After you take Ursula home, she gives you her number and starts sending you some saucy texts. You can call her for a quick hookup if you're feeling randy, and nothing violent ever happens (although, for some reason, it's always raining once you're finished). Still, it's probably best to stay away. Better safe than sorry and all that.
The world's cutest con artist
The Vinewood Cemetery's furriest visitor might look cute, but behind that all that fuzzy-wuzziness lurks one of Grand Theft Auto 5's most tragic stories. That Skye Terrier that you'll find wandering the cemetery grounds? Follow the little guy for a bit, and he'll lead you straight to an anonymous headstone, where he'll sit, little tail wagging, waiting for his late owner to return.
So, it's sad, but is it dark? Oh yeah. See, Grand Theft Auto 5's best boy isn't just paying his respects. He's going to die in that graveyard. That's what happened to the real-life dog that the Easter egg is based on, anyway. In the 1800s, a Skye Terrier named Bobby sat at his master's gravesite at Greyfriar's Kirkyard in Edinburgh, Scotland — home of Rockstar North, the studio behind GTA — for 14 years. Bobby passed away in 1872, but he lives on in statues, children's' books, movies, and now, video games.
Of course, there's a twist that makes everything much more sinister: Greyfriars Bobby is a fraud. According to researchers, Bobby was just a stray dog that hunted in the nearby church. He didn't have an owner, and he wasn't really mourning. Instead, his tragic tale was invented by the cemetery curator and a local restaurateur in order to drum up business. In fact, when the first Bobby died in 1867, the two co-conspirators callously replaced him with another one. Using a dog for a cynical, manipulative cash grab? No wonder Rockstar loved it. That has GTA written all over it.
A new frontier for junkies, or just plain old junk?
Grand Theft Auto 5's in-game internet isn't quite as big as the real thing, but it's so toxic, addictive, and flat-out weird that it's awfully hard to tell the difference. That means that firing up your phone and browsing the web is a great way to pass the time. It's also a good place to hunt for secrets. GTA 5's send-up of everything online has sites that range from Twitter parodies to pyramid schemes.
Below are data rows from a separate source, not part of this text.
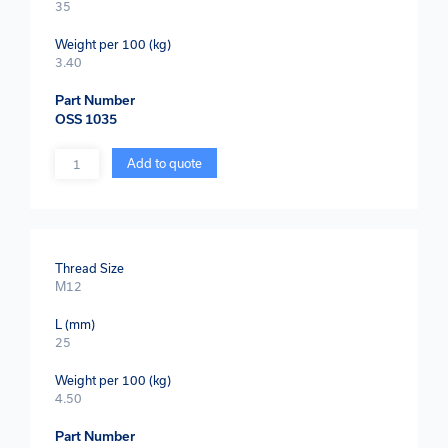
35
Weight per 100 (kg)
3.40
Part Number
OSS 1035
Quantity
Add to quote
Thread Size
M12
L (mm)
25
Weight per 100 (kg)
4.50
Part Number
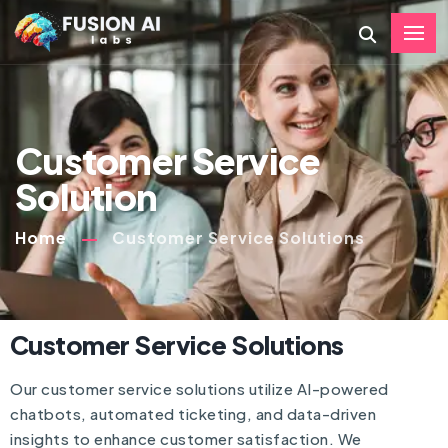
Customer Service
Solution
Home
Customer Service Solutions
Customer Service Solutions
Our customer service solutions utilize AI-powered
chatbots, automated ticketing, and data-driven
insights to enhance customer satisfaction. We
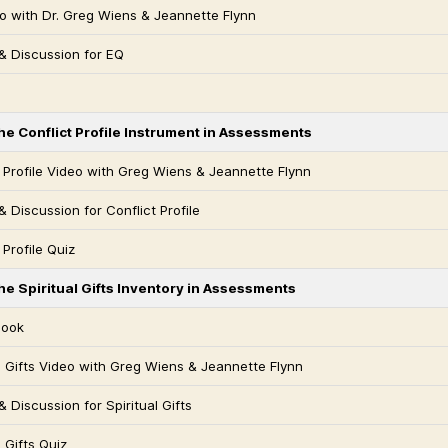
o with Dr. Greg Wiens & Jeannette Flynn
& Discussion for EQ
he Conflict Profile Instrument in Assessments
t Profile Video with Greg Wiens & Jeannette Flynn
 Discussion for Conflict Profile
 Profile Quiz
he Spiritual Gifts Inventory in Assessments
Book
al Gifts Video with Greg Wiens & Jeannette Flynn
 Discussion for Spiritual Gifts
l Gifts Quiz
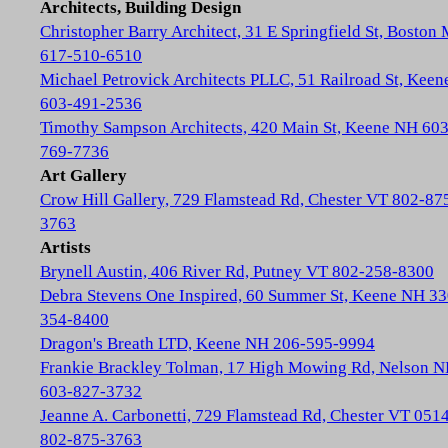
Architects, Building Design
Christopher Barry Architect, 31 E Springfield St, Boston
617-510-6510
Michael Petrovick Architects PLLC, 51 Railroad St, Kee
603-491-2536
Timothy Sampson Architects, 420 Main St, Keene NH 603
769-7736
Art Gallery
Crow Hill Gallery, 729 Flamstead Rd, Chester VT 802-87
3763
Artists
Brynell Austin, 406 River Rd, Putney VT 802-258-8300
Debra Stevens One Inspired, 60 Summer St, Keene NH 33
354-8400
Dragon's Breath LTD, Keene NH 206-595-9994
Frankie Brackley Tolman, 17 High Mowing Rd, Nelson 
603-827-3732
Jeanne A. Carbonetti, 729 Flamstead Rd, Chester VT 051
802-875-3763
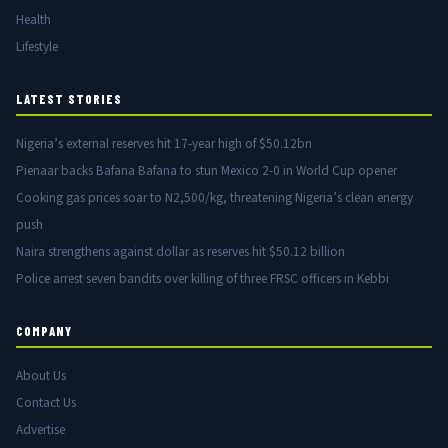
Health
Lifestyle
LATEST STORIES
Nigeria’s external reserves hit 17-year high of $50.12bn
Pienaar backs Bafana Bafana to stun Mexico 2-0 in World Cup opener
Cooking gas prices soar to N2,500/kg, threatening Nigeria’s clean energy
push
Naira strengthens against dollar as reserves hit $50.12 billion
Police arrest seven bandits over killing of three FRSC officers in Kebbi
COMPANY
About Us
Contact Us
Advertise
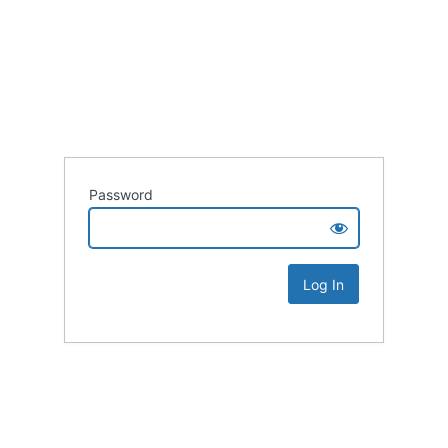
Password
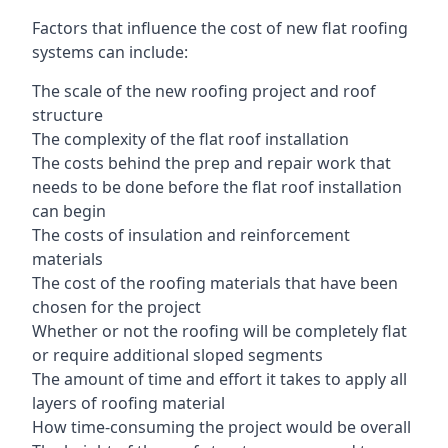
Factors that influence the cost of new flat roofing
systems can include:
The scale of the new roofing project and roof
structure
The complexity of the flat roof installation
The costs behind the prep and repair work that
needs to be done before the flat roof installation
can begin
The costs of insulation and reinforcement
materials
The cost of the roofing materials that have been
chosen for the project
Whether or not the roofing will be completely flat
or require additional sloped segments
The amount of time and effort it takes to apply all
layers of roofing material
How time-consuming the project would be overall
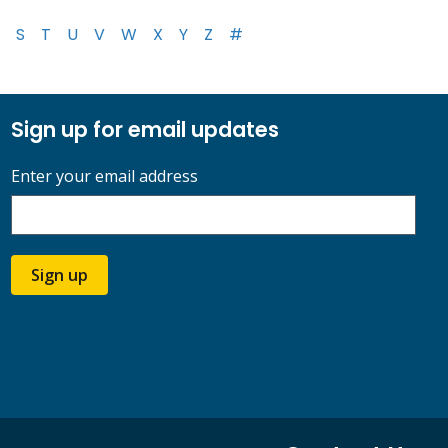
S
T
U
V
W
X
Y
Z
#
Sign up for email updates
Enter your email address
Sign up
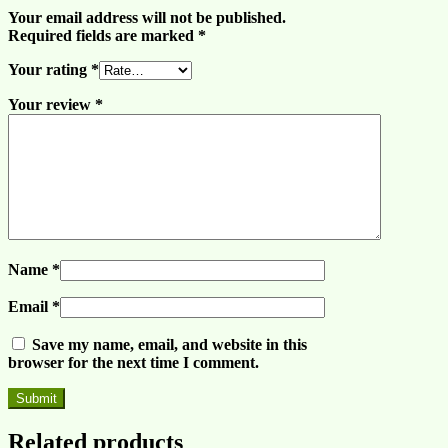
Your email address will not be published.
Required fields are marked
*
Your rating
*
Your review
*
Name
*
Email
*
Save my name, email, and website in this
browser for the next time I comment.
Related products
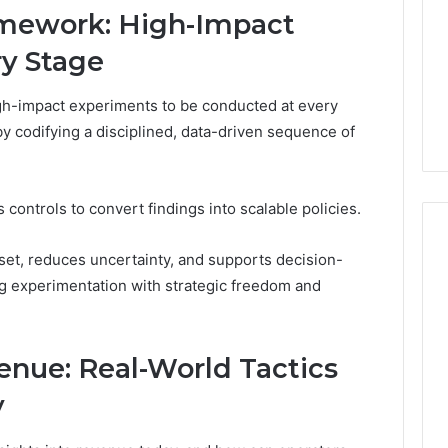
and
59411,
Report and Search
mework: High-Impact
Search
3, 928303939,
Summary:
ry Stage
Summary:
4, 976116288,
63030301957098,
63030301957098,
1, 2226549333 &
910504598, 629982770,
910504598,
h-impact experiments to be conducted at every
9
911844078
,
629982770,
y codifying a disciplined, data-driven sequence of
911844078
 controls to convert findings into scalable policies.
set, reduces uncertainty, and supports decision-
ng experimentation with strategic freedom and
nue: Real-World Tactics
y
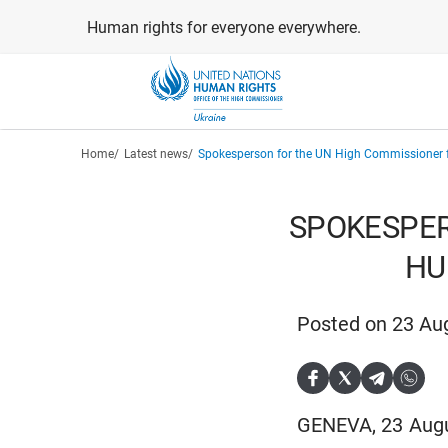
Skip
Human rights for everyone everywhere.
to
main
content
Breadcrumb
Home
Latest news
Spokesperson for the UN High Commissioner
SPOKESPER
HU
Posted on 23 Au
GENEVA, 23 Augus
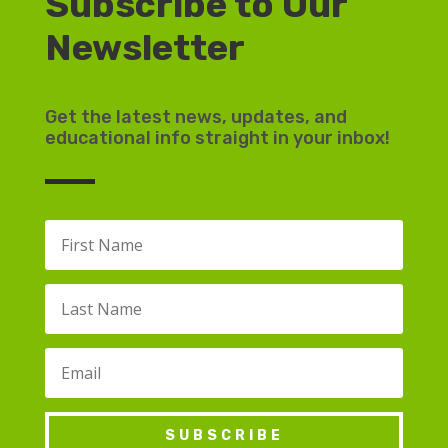
Subscribe to Our
Newsletter
Get the latest news, updates, and
educational info straight in your inbox!
SUBSCRIBE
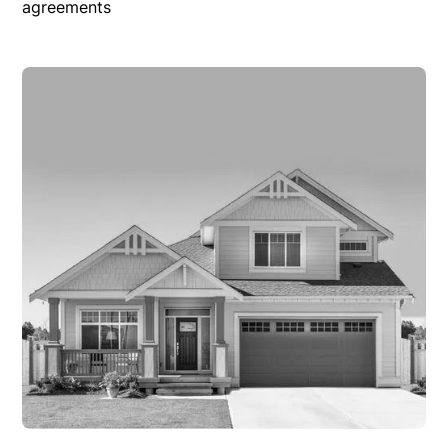
agreements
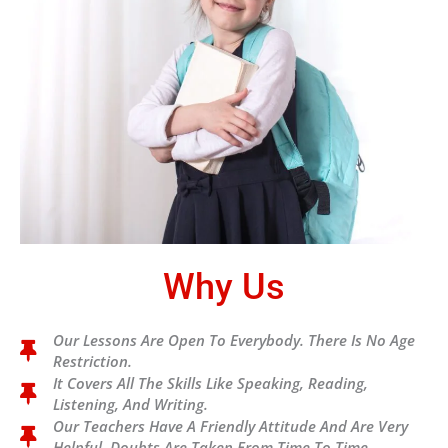
Why Us
Our Lessons Are Open To Everybody. There Is No Age
Restriction.
It Covers All The Skills Like Speaking, Reading,
Listening, And Writing.
Our Teachers Have A Friendly Attitude And Are Very
Helpful. Doubts Are Taken From Time To Time.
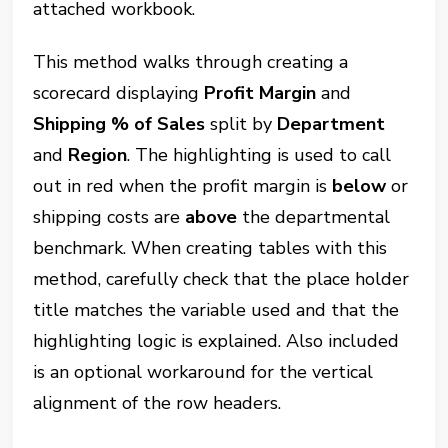
attached workbook.
This method walks through creating a
scorecard displaying
Profit Margin
and
Shipping % of Sales
split by
Department
and
Region
. The highlighting is used to call
out in red when the profit margin is
below
or
shipping costs are
above
the departmental
benchmark. When creating tables with this
method, carefully check that the place holder
title matches the variable used and that the
highlighting logic is explained. Also included
is an optional workaround for the vertical
alignment of the row headers.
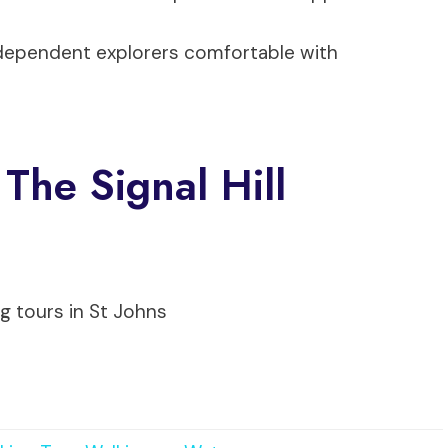
ndependent explorers comfortable with
The Signal Hill
g tours in St Johns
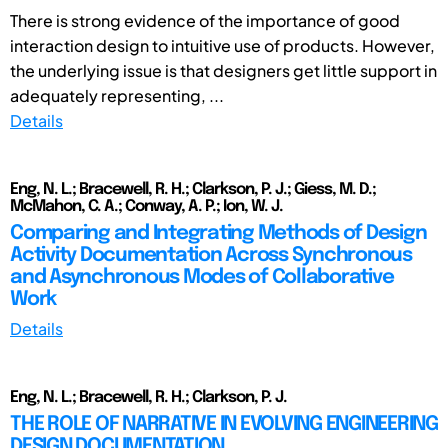
There is strong evidence of the importance of good
interaction design to intuitive use of products. However,
the underlying issue is that designers get little support in
adequately representing, ...
Details
Eng, N. L.; Bracewell, R. H.; Clarkson, P. J.; Giess, M. D.;
McMahon, C. A.; Conway, A. P.; Ion, W. J.
Comparing and Integrating Methods of Design
Activity Documentation Across Synchronous
and Asynchronous Modes of Collaborative
Work
Details
Eng, N. L.; Bracewell, R. H.; Clarkson, P. J.
THE ROLE OF NARRATIVE IN EVOLVING ENGINEERING
DESIGN DOCUMENTATION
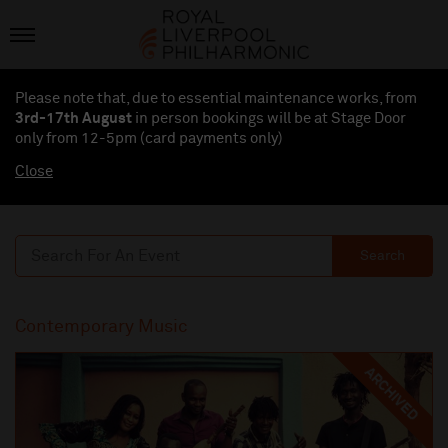
Please note that, due to essential maintenance works, from
3rd-17th August
in person bookings will be at Stage Door
only from 12-5pm (card payments
only
)
Close
Search
Contemporary Music
ARCHIVED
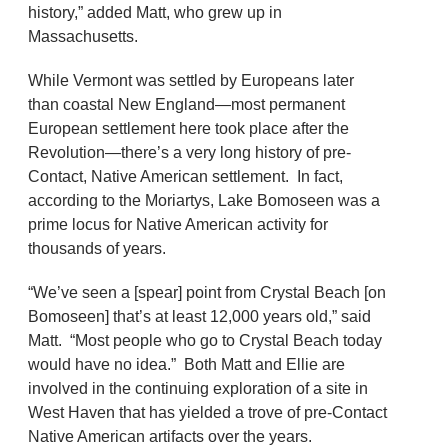
history,” added Matt, who grew up in
Massachusetts.
While Vermont was settled by Europeans later
than coastal New England—most permanent
European settlement here took place after the
Revolution—there’s a very long history of pre-
Contact, Native American settlement. In fact,
according to the Moriartys, Lake Bomoseen was a
prime locus for Native American activity for
thousands of years.
“We’ve seen a [spear] point from Crystal Beach [on
Bomoseen] that’s at least 12,000 years old,” said
Matt. “Most people who go to Crystal Beach today
would have no idea.” Both Matt and Ellie are
involved in the continuing exploration of a site in
West Haven that has yielded a trove of pre-Contact
Native American artifacts over the years.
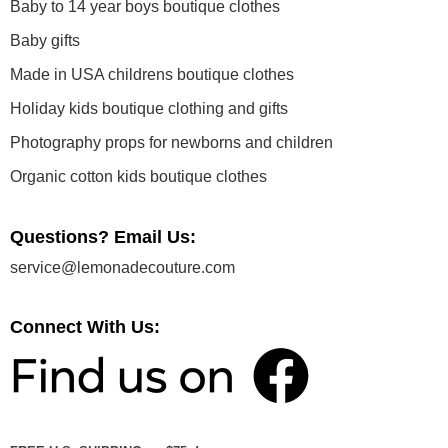
Baby to 14 year boys boutique clothes
Baby gifts
Made in USA childrens boutique clothes
Holiday kids boutique clothing and gifts
Photography props for newborns and children
Organic cotton kids boutique clothes
Questions? Email Us:
service@lemonadecouture.com
Connect With Us:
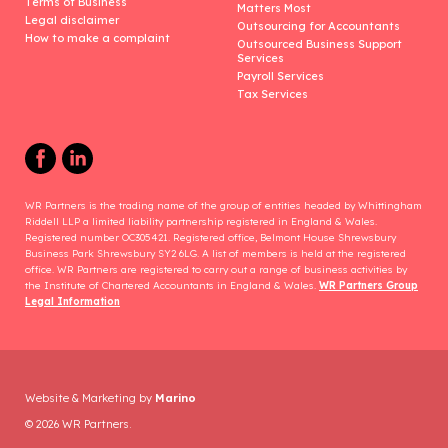
Terms of Business
Matters Most
Legal disclaimer
Outsourcing for Accountants
How to make a complaint
Outsourced Business Support
Services
Payroll Services
Tax Services
WR Partners is the trading name of the group of entities headed by Whittingham
Riddell LLP a limited liability partnership registered in England & Wales.
Registered number OC305421. Registered office, Belmont House Shrewsbury
Business Park Shrewsbury SY2 6LG. A list of members is held at the registered
office. WR Partners are registered to carry out a range of business activities by
the Institute of Chartered Accountants in England & Wales.
WR Partners Group
Legal Information
Website & Marketing by
Marino
© 2026 WR Partners.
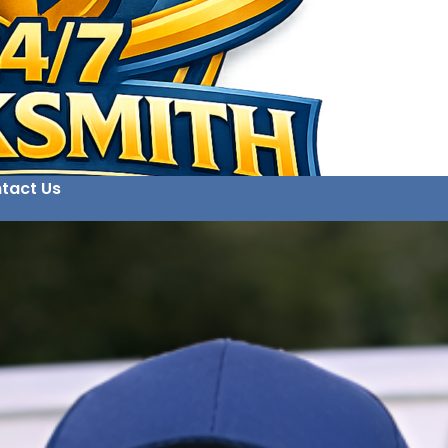
tact Us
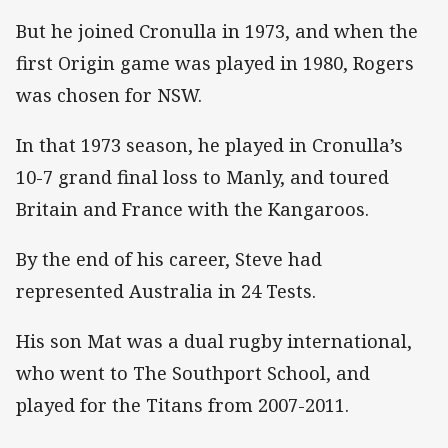
But he joined Cronulla in 1973, and when the
first Origin game was played in 1980, Rogers
was chosen for NSW.
In that 1973 season, he played in Cronulla’s
10-7 grand final loss to Manly, and toured
Britain and France with the Kangaroos.
By the end of his career, Steve had
represented Australia in 24 Tests.
His son Mat was a dual rugby international,
who went to The Southport School, and
played for the Titans from 2007-2011.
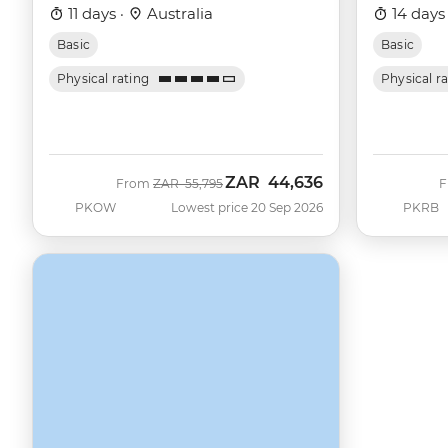
11 days ·
Australia
14 days
Basic
Basic
Physical rating
Physical r
ZAR
44,636
Was
Now
From
ZAR
55,795
PKOW
Lowest price 20 Sep 2026
PKRB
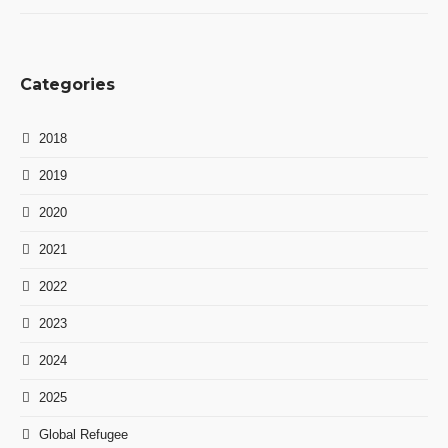
Categories
2018
2019
2020
2021
2022
2023
2024
2025
Global Refugee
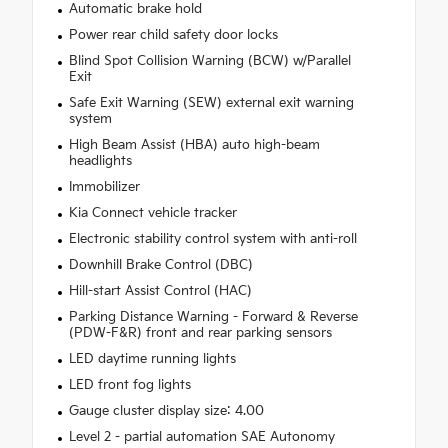
Automatic brake hold
Power rear child safety door locks
Blind Spot Collision Warning (BCW) w/Parallel
Exit
Safe Exit Warning (SEW) external exit warning
system
High Beam Assist (HBA) auto high-beam
headlights
Immobilizer
Kia Connect vehicle tracker
Electronic stability control system with anti-roll
Downhill Brake Control (DBC)
Hill-start Assist Control (HAC)
Parking Distance Warning - Forward & Reverse
(PDW-F&R) front and rear parking sensors
LED daytime running lights
LED front fog lights
Gauge cluster display size: 4.00
Level 2 - partial automation SAE Autonomy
If you're a discerning partaker of hard drugs, you might find the Elektrotoke website of interest. There, you can learn all about the newest innovation in narcotic consumption-technology, which its inventors call "the healthy, socially-acceptable alternative to freebasing in public." Crack, heroin, PCP, meth — the Elektrotoke can handle 'em all, thanks to its fun (shall we even say, child-friendly?) cartridges, which come in flavors like grape bubblegum, raspberry ripple, chocolate cheesecake, clam chowder, and more.
Even for Grand Theft Auto, the Elektrotoke website is a particularly dark joke. You can vape hard drugs, but you really shouldn't, and despite what the Elektrotoke website says it's never a good time to get hooked on PCP, even if the Elektrotoke makes it easier than ever. Besides, the Elektrotoke is only "probably" safe, and may not actually do, well, anything. Like they say, if "it looks like a base pipe, feels like a base pipe, and better yet, tastes just like a base pipe...." Seriously. Their words, not ours.